To do — Your output should be the line that contains "на основании Анатомо-Терапевтически-Химической" and all lines after it in the records, retyped exactly through the last one.

Transcribed page contents:
--*--

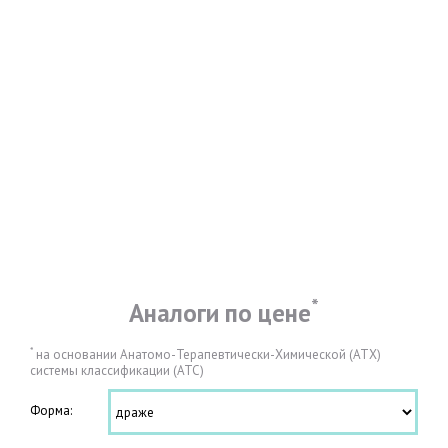
*
Аналоги по цене
*
на основании Анатомо-Терапевтически-Химической (АТХ)
системы классификации (АТС)
Форма:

--*--

Response —
на основании Анатомо-Терапевтически-Химической (АТХ)
системы классификации (АТС)
Форма:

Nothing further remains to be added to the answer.